We’ve been lucky that we occupy the space where it’s happening in many cities around the world. The trick now is for us to do brand work so we can claim it was all our own doing rather than just being a matter of good timing.

IRW: What’s it been like learning about Asia and the consumers over there?

PH: I’ve been working in Asia now for 15 years. I started the Oakley brand in China and India and I remember very early on, the head of marketing asked me about the Asian consumer and I said, “You can’t even make that statement.”

People generally understand the difference between an Indian and Japanese consumer, but the differences between Japanese and Korean consumers and the pride and beliefs they have is vast. Even within China, the difference between consumers in the north, south, east and west are vast.

That’s the difficult thing in approaching Asia, not just in terms of different consumer mindsets, but things like silhouettes and fits. Comms strategies also need to be really tailored. One example of that is in the last 12 months as we’ve entered more seriously into these regions, we’ve started a design centre in Tokyo and Hangzhou, where we do apparel creation just for those markets. It adds a lot of complexity in terms of getting the global colour stories and graphic stories right and getting the brand DNA consistent across critical pathways for each of those development centres is difficult, but it’s paramount.

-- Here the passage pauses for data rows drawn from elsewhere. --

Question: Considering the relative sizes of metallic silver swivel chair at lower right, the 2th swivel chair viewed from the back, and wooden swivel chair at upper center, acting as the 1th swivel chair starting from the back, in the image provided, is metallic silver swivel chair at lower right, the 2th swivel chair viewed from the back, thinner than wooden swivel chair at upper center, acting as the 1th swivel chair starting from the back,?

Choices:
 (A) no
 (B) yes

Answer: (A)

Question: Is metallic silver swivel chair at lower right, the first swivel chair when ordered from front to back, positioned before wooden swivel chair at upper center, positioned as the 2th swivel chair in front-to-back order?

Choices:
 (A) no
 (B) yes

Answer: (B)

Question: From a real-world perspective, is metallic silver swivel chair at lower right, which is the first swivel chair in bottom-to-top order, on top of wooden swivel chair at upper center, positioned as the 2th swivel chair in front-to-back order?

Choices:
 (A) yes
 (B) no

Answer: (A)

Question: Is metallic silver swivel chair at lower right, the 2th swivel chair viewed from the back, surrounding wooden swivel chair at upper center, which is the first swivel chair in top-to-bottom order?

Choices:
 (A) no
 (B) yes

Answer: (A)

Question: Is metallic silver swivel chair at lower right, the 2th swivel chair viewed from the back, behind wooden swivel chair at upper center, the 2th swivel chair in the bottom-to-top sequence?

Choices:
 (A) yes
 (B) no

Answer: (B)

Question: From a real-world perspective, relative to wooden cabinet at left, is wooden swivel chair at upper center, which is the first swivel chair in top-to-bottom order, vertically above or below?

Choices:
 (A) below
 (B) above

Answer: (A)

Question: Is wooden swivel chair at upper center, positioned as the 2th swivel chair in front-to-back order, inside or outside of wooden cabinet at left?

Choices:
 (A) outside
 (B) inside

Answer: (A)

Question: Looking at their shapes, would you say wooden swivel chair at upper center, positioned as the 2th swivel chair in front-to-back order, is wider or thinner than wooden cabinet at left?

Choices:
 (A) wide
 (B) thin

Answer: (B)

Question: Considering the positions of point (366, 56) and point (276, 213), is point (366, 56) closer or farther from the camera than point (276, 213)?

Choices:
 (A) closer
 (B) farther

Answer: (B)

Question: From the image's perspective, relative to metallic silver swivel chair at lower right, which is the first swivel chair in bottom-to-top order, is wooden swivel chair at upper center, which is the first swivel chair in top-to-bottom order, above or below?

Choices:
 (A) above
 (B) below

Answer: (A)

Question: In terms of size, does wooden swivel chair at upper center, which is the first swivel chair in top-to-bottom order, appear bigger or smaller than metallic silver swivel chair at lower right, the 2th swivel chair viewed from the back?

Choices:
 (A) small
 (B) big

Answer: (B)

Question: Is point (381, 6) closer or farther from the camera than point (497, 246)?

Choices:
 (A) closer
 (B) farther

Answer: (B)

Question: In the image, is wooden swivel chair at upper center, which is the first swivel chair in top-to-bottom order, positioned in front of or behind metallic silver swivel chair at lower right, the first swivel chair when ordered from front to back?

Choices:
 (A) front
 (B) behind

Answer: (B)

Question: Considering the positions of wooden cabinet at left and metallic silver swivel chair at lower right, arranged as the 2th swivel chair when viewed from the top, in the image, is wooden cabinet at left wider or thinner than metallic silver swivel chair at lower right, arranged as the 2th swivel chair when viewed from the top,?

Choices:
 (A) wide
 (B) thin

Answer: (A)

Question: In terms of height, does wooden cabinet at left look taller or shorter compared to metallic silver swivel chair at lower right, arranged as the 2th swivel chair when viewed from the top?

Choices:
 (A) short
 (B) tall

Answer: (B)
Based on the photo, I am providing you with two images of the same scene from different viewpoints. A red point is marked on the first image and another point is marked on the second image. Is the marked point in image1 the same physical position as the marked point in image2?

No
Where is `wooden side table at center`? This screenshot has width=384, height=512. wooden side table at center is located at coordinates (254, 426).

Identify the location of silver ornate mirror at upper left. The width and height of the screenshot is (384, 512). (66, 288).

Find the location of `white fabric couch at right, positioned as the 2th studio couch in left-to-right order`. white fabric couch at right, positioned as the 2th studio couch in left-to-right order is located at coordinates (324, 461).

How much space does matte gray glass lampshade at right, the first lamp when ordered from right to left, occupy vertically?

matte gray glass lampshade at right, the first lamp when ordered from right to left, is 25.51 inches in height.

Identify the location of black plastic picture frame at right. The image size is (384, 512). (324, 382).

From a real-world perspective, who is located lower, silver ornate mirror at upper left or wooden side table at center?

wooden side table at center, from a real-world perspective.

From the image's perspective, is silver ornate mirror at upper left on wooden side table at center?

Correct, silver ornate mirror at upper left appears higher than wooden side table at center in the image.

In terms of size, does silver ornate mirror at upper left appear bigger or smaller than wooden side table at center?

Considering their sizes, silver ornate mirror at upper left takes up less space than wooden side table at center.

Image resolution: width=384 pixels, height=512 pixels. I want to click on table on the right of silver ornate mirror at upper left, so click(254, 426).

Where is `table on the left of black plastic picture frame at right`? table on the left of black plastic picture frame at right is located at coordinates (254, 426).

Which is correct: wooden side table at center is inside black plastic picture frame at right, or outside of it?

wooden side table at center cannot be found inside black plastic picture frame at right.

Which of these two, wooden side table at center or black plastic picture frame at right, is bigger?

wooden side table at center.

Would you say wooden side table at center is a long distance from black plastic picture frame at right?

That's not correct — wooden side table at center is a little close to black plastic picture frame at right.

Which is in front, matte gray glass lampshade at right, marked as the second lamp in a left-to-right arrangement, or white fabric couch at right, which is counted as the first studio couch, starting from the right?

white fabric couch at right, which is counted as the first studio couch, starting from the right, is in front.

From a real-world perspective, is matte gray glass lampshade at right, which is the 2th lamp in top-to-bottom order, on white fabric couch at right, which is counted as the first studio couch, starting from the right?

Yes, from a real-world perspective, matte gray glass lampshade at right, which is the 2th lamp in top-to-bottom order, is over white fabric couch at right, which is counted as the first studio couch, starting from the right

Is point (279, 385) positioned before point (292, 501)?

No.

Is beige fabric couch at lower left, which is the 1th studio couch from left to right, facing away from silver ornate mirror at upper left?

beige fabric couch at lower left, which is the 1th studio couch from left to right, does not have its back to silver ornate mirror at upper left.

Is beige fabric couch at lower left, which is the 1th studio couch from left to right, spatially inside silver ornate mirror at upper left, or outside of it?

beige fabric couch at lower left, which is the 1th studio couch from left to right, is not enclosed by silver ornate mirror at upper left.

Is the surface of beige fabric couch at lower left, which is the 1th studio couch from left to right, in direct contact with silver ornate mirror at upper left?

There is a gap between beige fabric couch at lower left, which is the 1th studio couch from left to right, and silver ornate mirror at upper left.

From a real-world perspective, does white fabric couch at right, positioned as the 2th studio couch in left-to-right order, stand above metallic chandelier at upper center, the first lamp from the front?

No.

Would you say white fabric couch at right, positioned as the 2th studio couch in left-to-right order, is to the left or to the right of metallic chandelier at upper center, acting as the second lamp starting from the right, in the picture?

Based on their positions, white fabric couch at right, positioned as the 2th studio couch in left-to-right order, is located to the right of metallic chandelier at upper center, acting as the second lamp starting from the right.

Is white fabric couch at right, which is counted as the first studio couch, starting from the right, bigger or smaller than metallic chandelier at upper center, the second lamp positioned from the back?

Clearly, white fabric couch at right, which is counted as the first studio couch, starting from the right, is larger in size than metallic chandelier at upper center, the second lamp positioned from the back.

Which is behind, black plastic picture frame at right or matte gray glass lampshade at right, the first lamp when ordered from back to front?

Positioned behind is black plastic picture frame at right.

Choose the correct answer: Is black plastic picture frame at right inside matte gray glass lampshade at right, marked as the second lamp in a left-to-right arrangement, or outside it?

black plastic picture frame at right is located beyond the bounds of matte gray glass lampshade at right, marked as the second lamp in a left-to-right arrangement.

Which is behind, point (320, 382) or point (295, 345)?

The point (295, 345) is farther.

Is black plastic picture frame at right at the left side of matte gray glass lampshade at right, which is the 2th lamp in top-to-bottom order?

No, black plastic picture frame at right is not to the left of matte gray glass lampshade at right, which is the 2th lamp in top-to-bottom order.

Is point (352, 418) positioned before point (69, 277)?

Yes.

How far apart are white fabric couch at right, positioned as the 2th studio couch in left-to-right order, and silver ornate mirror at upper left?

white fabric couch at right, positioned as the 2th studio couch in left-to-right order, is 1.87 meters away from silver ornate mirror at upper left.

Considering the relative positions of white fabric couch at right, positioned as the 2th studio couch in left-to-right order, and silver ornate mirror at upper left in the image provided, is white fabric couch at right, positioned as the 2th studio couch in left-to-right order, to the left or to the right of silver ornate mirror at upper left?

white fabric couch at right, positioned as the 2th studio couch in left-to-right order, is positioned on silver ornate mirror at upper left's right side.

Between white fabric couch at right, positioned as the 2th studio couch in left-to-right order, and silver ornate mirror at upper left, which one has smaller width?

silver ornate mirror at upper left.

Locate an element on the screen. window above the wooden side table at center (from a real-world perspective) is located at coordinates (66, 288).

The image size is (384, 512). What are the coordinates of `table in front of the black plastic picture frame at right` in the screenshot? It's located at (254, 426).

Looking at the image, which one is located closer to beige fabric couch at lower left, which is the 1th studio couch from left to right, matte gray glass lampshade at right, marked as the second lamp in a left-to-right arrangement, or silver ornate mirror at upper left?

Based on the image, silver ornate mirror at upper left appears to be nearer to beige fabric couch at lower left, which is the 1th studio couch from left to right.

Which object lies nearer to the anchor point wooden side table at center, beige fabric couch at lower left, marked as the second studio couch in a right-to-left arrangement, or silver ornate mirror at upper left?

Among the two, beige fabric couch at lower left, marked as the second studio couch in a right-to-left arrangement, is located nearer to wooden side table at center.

If you were to create an Asian range and just sell it across Asia, you’d be selling to an Indonesian who’d look at something for a person in Korea or northern China and it wouldn’t suit them. Or selling it to a Japanese consumer who thought, ‘That isn’t anywhere near sophisticated in terms of aesthetic as I want and I want a higher quality finishing and quality fabric.’

We think about different consumer segments, the Japanese consumer, versus the northern Chinese consumer versus the eastern and southern Chinese consumer. And then we group together the Hong Kong through to Singapore and Indonesia, we call South Asia. Our comms, product development and segmentation strategies are all oriented around those five different Asian clusters. It adds a lot of complexity, but it ensures that when you’re in the market, you’re reasonably well localised.